INSTRUCTIONS FOR THE TASK:
Check each line of the entries for "curah" and report the ones that have it.
.....
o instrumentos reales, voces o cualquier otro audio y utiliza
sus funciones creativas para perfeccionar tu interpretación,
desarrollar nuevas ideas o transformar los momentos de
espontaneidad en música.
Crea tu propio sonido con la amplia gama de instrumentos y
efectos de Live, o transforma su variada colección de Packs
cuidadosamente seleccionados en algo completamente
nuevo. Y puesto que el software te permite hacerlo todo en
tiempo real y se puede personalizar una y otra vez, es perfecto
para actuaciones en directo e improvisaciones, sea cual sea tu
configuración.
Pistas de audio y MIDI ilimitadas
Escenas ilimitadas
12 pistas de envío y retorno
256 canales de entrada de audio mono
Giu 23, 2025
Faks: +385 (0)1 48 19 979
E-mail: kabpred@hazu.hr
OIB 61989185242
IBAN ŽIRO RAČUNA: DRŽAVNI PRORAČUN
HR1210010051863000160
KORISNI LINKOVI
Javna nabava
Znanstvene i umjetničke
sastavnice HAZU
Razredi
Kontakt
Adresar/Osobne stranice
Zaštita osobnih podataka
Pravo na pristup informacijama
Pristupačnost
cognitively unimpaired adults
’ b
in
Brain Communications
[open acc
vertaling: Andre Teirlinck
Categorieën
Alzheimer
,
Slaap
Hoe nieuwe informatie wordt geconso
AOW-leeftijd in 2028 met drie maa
.....
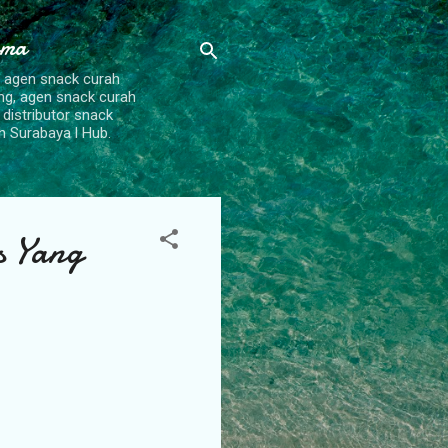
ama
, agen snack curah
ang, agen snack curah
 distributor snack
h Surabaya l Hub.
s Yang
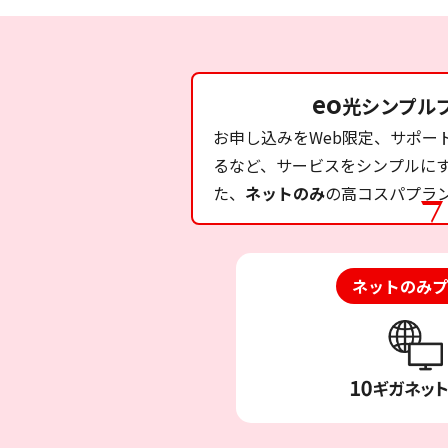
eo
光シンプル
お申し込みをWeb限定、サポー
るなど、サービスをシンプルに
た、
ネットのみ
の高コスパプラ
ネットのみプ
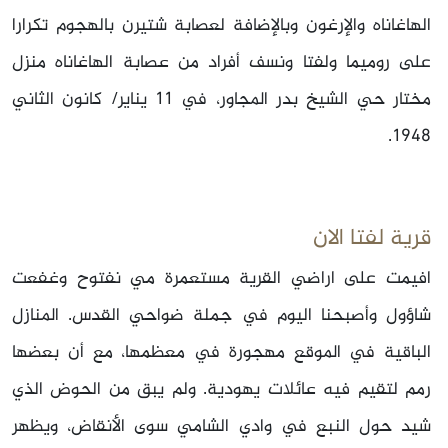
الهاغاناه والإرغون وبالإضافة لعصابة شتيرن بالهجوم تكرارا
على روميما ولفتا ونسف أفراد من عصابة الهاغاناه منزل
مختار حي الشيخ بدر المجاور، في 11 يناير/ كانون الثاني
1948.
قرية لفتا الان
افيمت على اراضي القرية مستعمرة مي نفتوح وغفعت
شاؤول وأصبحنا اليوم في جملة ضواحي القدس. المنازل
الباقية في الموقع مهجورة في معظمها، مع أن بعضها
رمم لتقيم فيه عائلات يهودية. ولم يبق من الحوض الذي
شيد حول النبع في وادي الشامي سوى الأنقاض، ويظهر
.....
FINAL ANSWER:
, agen snack curah
ang, agen snack curah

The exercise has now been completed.